2019年3月6日

桐蔭学園高校(神奈川) 16年ぶり6度目

 2003年春以来、16年ぶりの聖地は関東王者として出場する。17年秋に母校監督就任後、初めて甲子園で指揮する片桐健一監督(45)は、地に足を着けて大会に挑むことを強調した。

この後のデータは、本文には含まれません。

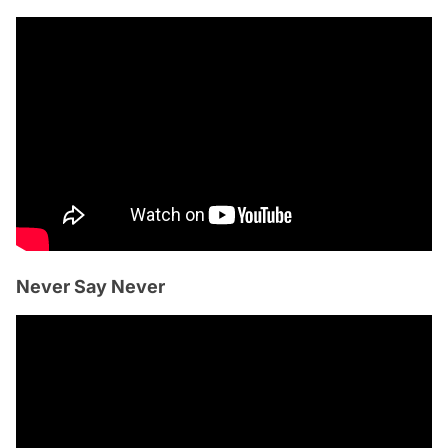
Never Say Never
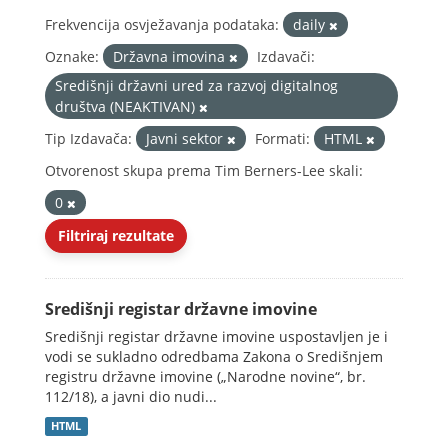
Frekvencija osvježavanja podataka:
daily
Oznake:
Državna imovina
Izdavači:
Središnji državni ured za razvoj digitalnog
društva (NEAKTIVAN)
Tip Izdavača:
Javni sektor
Formati:
HTML
Otvorenost skupa prema Tim Berners-Lee skali:
0
Filtriraj rezultate
Središnji registar državne imovine
Središnji registar državne imovine uspostavljen je i
vodi se sukladno odredbama Zakona o Središnjem
registru državne imovine („Narodne novine“, br.
112/18), a javni dio nudi...
HTML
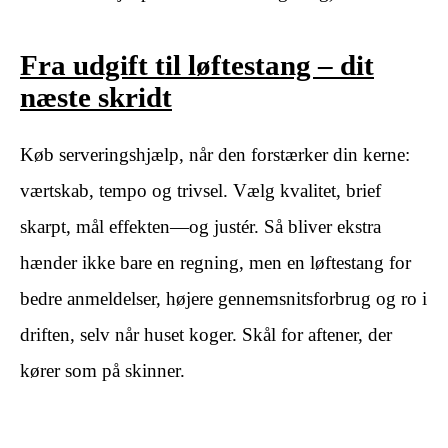
Fra udgift til løftestang – dit
næste skridt
Køb serveringshjælp, når den forstærker din kerne:
værtskab, tempo og trivsel. Vælg kvalitet, brief
skarpt, mål effekten—og justér. Så bliver ekstra
hænder ikke bare en regning, men en løftestang for
bedre anmeldelser, højere gennemsnitsforbrug og ro i
driften, selv når huset koger. Skål for aftener, der
kører som på skinner.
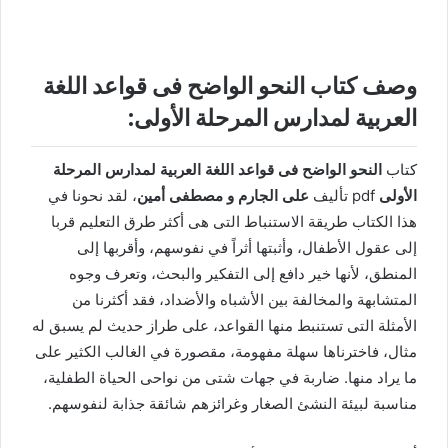
وصف كتاب النحو الواضح فى قواعد اللغة
العربية لمدارس المرحلة الأولى:
كتاب
النحو الواضح فى قواعد اللغة العربية لمدارس المرحلة
الأولى
pdf تأليف
على الجارم و مصطفى أمين
، لقد نحونا في
هذا الكتاب طريقة الاستنباط التى هى أكثر طرق التعليم قربا
إلى عقول الأطفال، وأثبتها أثراً في نفوسهم، وأقربها إلى
المنطق، لأنها خير دافع إلى التفكير والبحث، وتعرف وجوه
المتشابهة والمخالفة بين الأشباه والأضداد، فقد أكثرنا من
الأمثلة التى تستنبط منها القواعد، على طراز حديث لم يسبق له
مثال، فاخترناها سهلة مفهومة، مقصورة في الغالب الكثير على
ما يراد منها. ضاربة في جهات شتى من نواحى الحياة الطفلية،
مناسبة لبيئة النشئ الصغار وغرائزهم شائقة جذابة لنفوسهم.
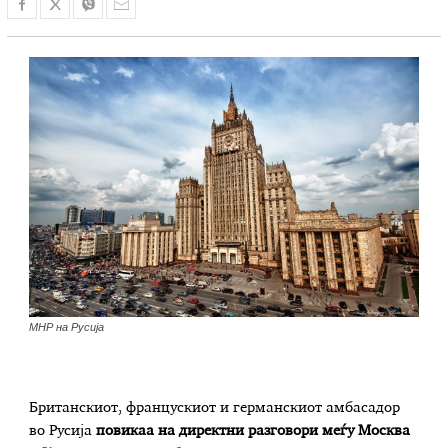
МНР на Русија
Британскиот, францускиот и германскиот амбасадор
во Русија
повикаа на директни разговори меѓу Москва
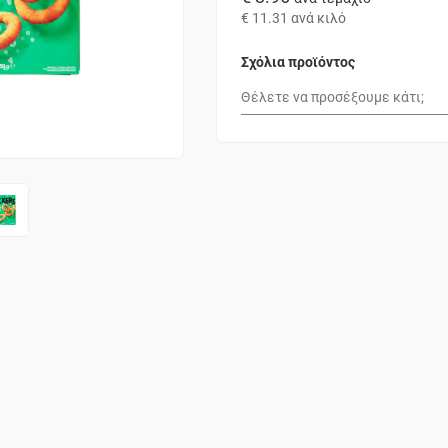
€ 11.31
ανά κιλό
Σχόλια προϊόντος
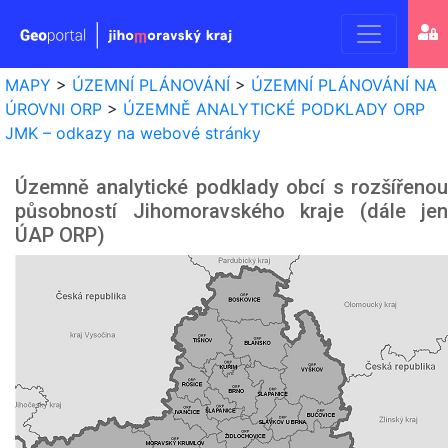
Geoport
MAPY
>
ÚZEMNÍ PLÁNOVÁNÍ
>
ÚZEMNÍ PLÁNOVÁNÍ NA
Jihomo
ÚROVNI ORP
>
ÚZEMNĚ ANALYTICKÉ PODKLADY ORP
JMK – odkazy na webové stránky
kraje
Územně analytické podklady obcí s rozšířenou
působností Jihomoravského kraje (dále jen
ÚAP ORP)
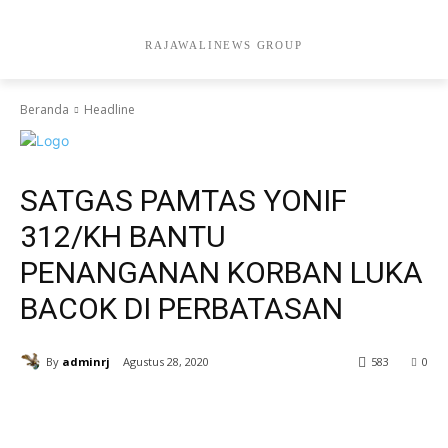
RAJAWALINEWS GROUP
Beranda
Headline
Headline
SATGAS PAMTAS YONIF
312/KH BANTU
PENANGANAN KORBAN LUKA
BACOK DI PERBATASAN
By
adminrj
Agustus 28, 2020
583
0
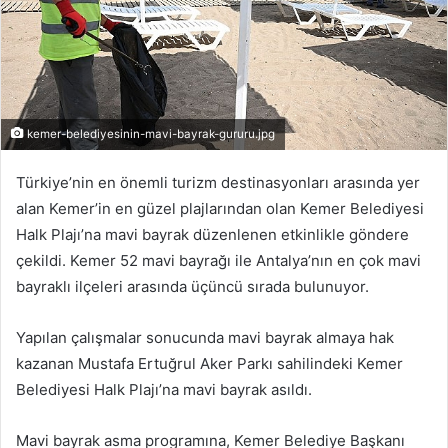
kemer-belediyesinin-mavi-bayrak-gururu.jpg
Türkiye’nin en önemli turizm destinasyonları arasında yer
alan Kemer’in en güzel plajlarından olan Kemer Belediyesi
Halk Plajı’na mavi bayrak düzenlenen etkinlikle göndere
çekildi. Kemer 52 mavi bayrağı ile Antalya’nın en çok mavi
bayraklı ilçeleri arasında üçüncü sırada bulunuyor.
Yapılan çalışmalar sonucunda mavi bayrak almaya hak
kazanan Mustafa Ertuğrul Aker Parkı sahilindeki Kemer
Belediyesi Halk Plajı’na mavi bayrak asıldı.
Mavi bayrak asma programına, Kemer Belediye Başkanı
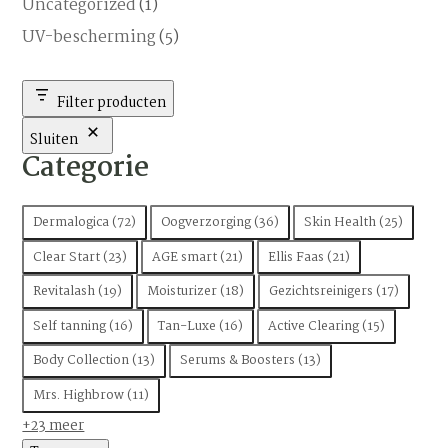
Uncategorized
(1)
UV-bescherming
(5)
Filter producten
Sluiten
Categorie
Categorie
Dermalogica
(
72
)
Oogverzorging
(
36
)
Skin Health
(
25
)
Clear Start
(
23
)
AGE smart
(
21
)
Ellis Faas
(
21
)
Revitalash
(
19
)
Moisturizer
(
18
)
Gezichtsreinigers
(
17
)
Self tanning
(
16
)
Tan-Luxe
(
16
)
Active Clearing
(
15
)
Body Collection
(
13
)
Serums & Boosters
(
13
)
Mrs. Highbrow
(
11
)
+23 meer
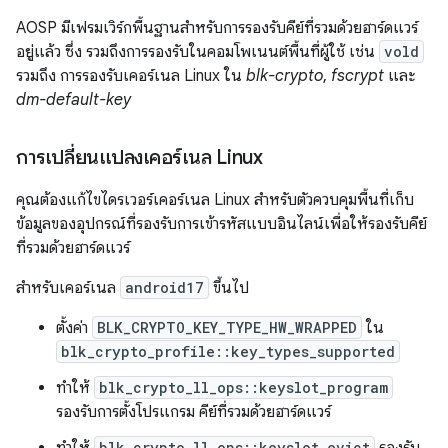
AOSP มีเฟรมเวิร์กพื้นฐานสำหรับการรองรับคีย์ที่รวมด้วยฮาร์ดแวร์
อยู่แล้ว ซึ่ง รวมถึงการรองรับในคอมโพเนนต์พื้นที่ผู้ใช้ เช่น
vold
รวมถึง การรองรับเคอร์เนล Linux ใน
blk-crypto
,
fscrypt
และ
dm-default-key
การเปลี่ยนแปลงเคอร์เนล Linux
คุณต้องแก้ไขไดรเวอร์เคอร์เนล Linux สำหรับตัวควบคุมพื้นที่เก็บ
ข้อมูลของอุปกรณ์ที่รองรับการเข้ารหัสแบบอินไลน์เพื่อให้รองรับคีย์
ที่รวมด้วยฮาร์ดแวร์
สำหรับเคอร์เนล
android17
ขึ้นไป
ตั้งค่า
BLK_CRYPTO_KEY_TYPE_HW_WRAPPED
ใน
blk_crypto_profile::key_types_supported
ทำให้
blk_crypto_ll_ops::keyslot_program
รองรับการตั้งโปรแกรม คีย์ที่รวมด้วยฮาร์ดแวร์
blk_crypto_ll_ops::keyslot_evict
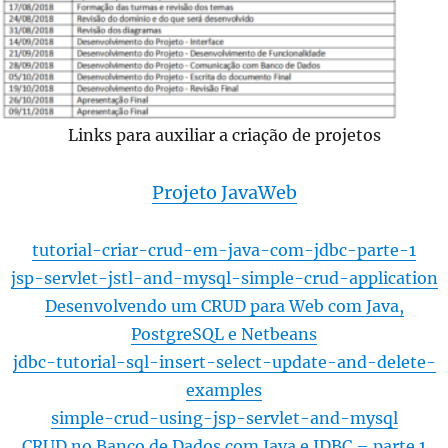
Links para auxiliar a criação de projetos
Projeto JavaWeb
tutorial-criar-crud-em-java-com-jdbc-parte-1
jsp-servlet-jstl-and-mysql-simple-crud-application
Desenvolvendo um CRUD para Web com Java,
PostgreSQL e Netbeans
jdbc-tutorial-sql-insert-select-update-and-delete-
examples
simple-crud-using-jsp-servlet-and-mysql
CRUD no Banco de Dados com Java e JDBC – parte 1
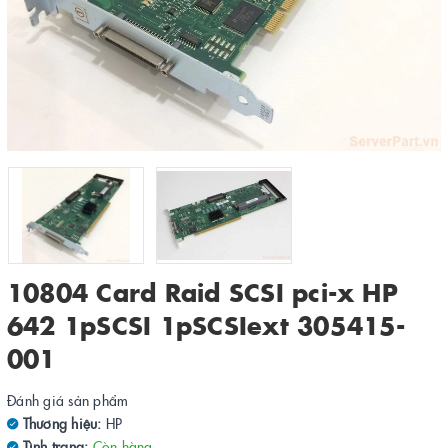
10804 Card Raid SCSI pci-x HP
642 1pSCSI 1pSCSIext 305415-
001
Đánh giá sản phẩm
Thương hiệu:
HP
Tình trạng:
Còn hàng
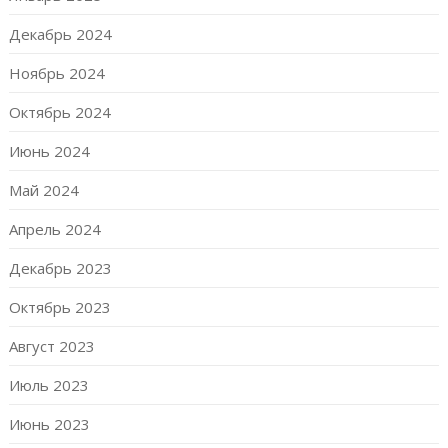
Декабрь 2024
Ноябрь 2024
Октябрь 2024
Июнь 2024
Май 2024
Апрель 2024
Декабрь 2023
Октябрь 2023
Август 2023
Июль 2023
Июнь 2023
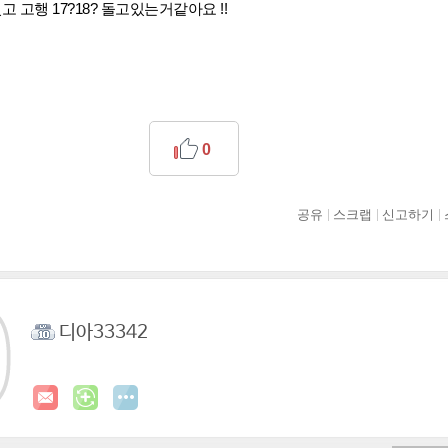
 고행 17?18? 돌고있는거같아요 !!
0
공유
스크랩
신고하기
디아33342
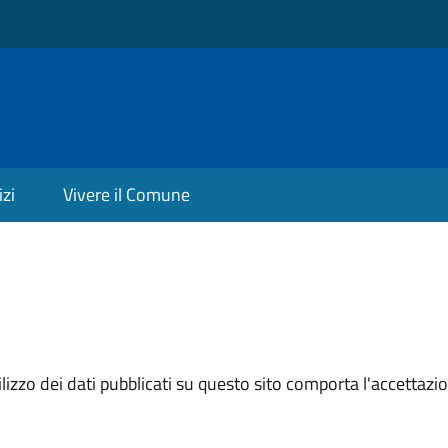
izi
Vivere il Comune
izzo dei dati pubblicati su questo sito comporta l'accettazion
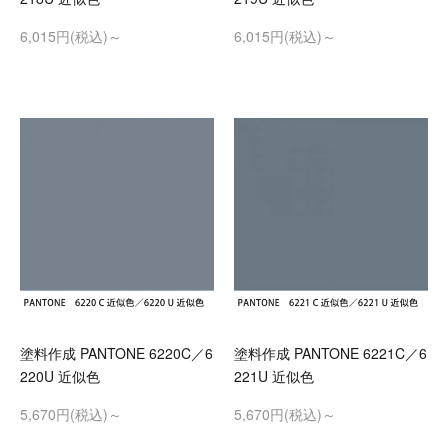
6,015円(税込)～
6,015円(税込)～
塗料作成 PANTONE 6220C／6
塗料作成 PANTONE 6221C／6
220U 近似色
221U 近似色
5,670円(税込)～
5,670円(税込)～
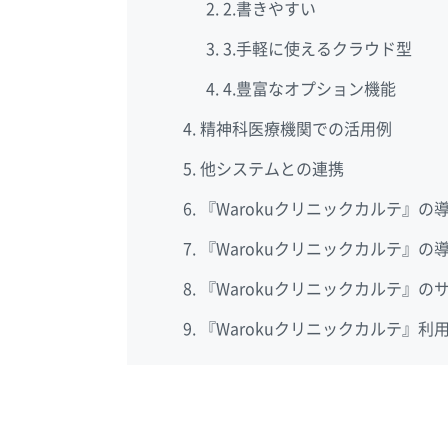
2.書きやすい
3.手軽に使えるクラウド型
4.豊富なオプション機能
精神科医療機関での活用例
他システムとの連携
『Warokuクリニックカルテ』の
『Warokuクリニックカルテ』の
『Warokuクリニックカルテ』の
『Warokuクリニックカルテ』利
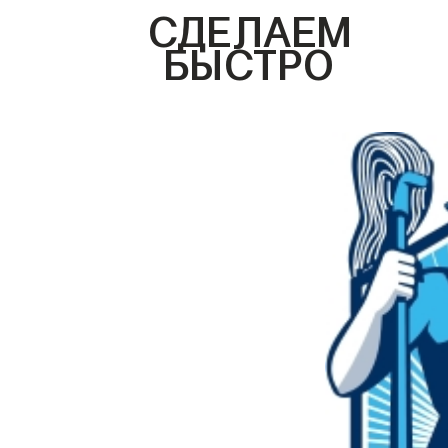
СДЕЛАЕМ
БЫСТРО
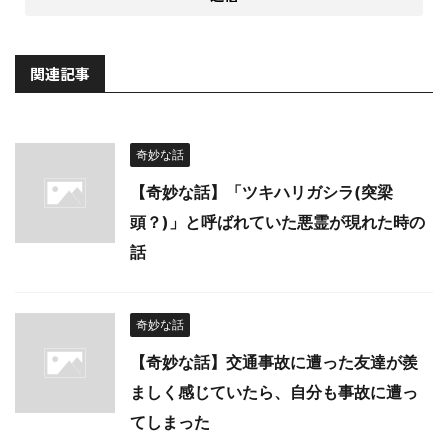
関連記事
奇妙な話
【奇妙な話】「ツキハリガシラ(突梁
頭？)」と呼ばれていた悪霊が現れた時の
話
奇妙な話
【奇妙な話】交通事故に遭った友達が羨
ましく感じていたら、自分も事故に遭っ
てしまった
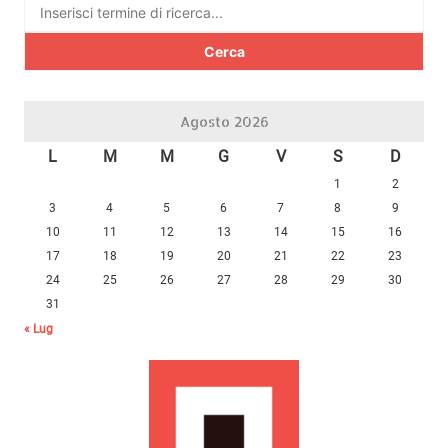
Ricerca
per:
Agosto 2026
L
M
M
G
V
S
D
1
2
3
4
5
6
7
8
9
10
11
12
13
14
15
16
17
18
19
20
21
22
23
24
25
26
27
28
29
30
31
« Lug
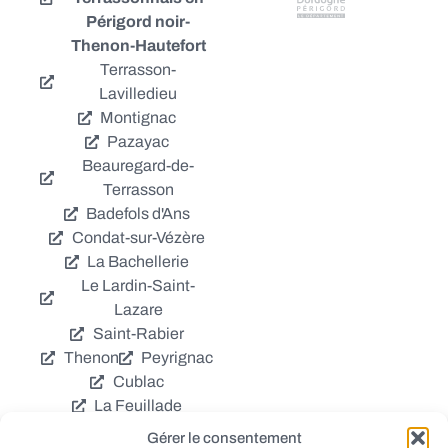
Périgord noir-
Thenon-Hautefort
Terrasson-
Lavilledieu
Montignac
Pazayac
Beauregard-de-
Terrasson
Badefols d'Ans
Condat-sur-Vézère
La Bachellerie
Le Lardin-Saint-
Lazare
Saint-Rabier
Thenon
Peyrignac
Cublac
La Feuillade
Chavagnac
Gérer le consentement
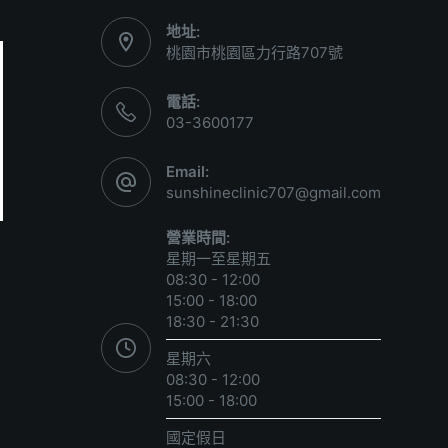
地址:
桃園市桃園區力行路707號
電話:
03-3600177
Email:
sunshineclinic707@gmail.com
營業時間:
星期一至星期五
08:30 - 12:00
15:00 - 18:00
18:30 - 21:30
星期六
08:30 - 12:00
15:00 - 18:00
國定假日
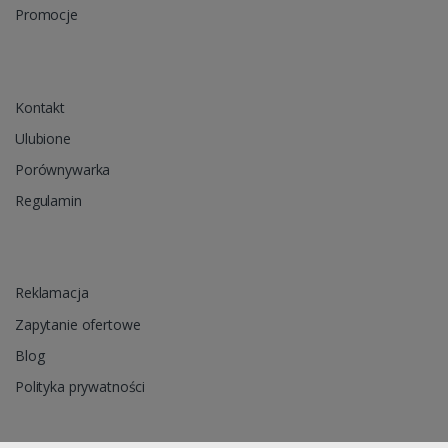
Promocje
Kontakt
Ulubione
Porównywarka
Regulamin
Reklamacja
Zapytanie ofertowe
Blog
Polityka prywatności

 「試合に勝つことが目的だが、日々の練習を一生懸命やる。その成果を試合で発揮することが目的。力のあるチームだとは思っていない。もう一度、チームをつくるという思いで臨みたい」
 24年ぶりに秋の関東大会を制した昨秋。一方で、横浜との神奈川大会決勝と筑陽学園との明治神宮大会初戦(準々決勝)は、いずれも2桁失点での大敗を喫した。その悔しさを糧に冬場は「体を大きくするとかパワーもそうだけど、野球につながる筋力づくりをするイメージを持ってやってきた」という。甲子園で自信を持ってプレーするために、練習への取り組みに目を光らせた。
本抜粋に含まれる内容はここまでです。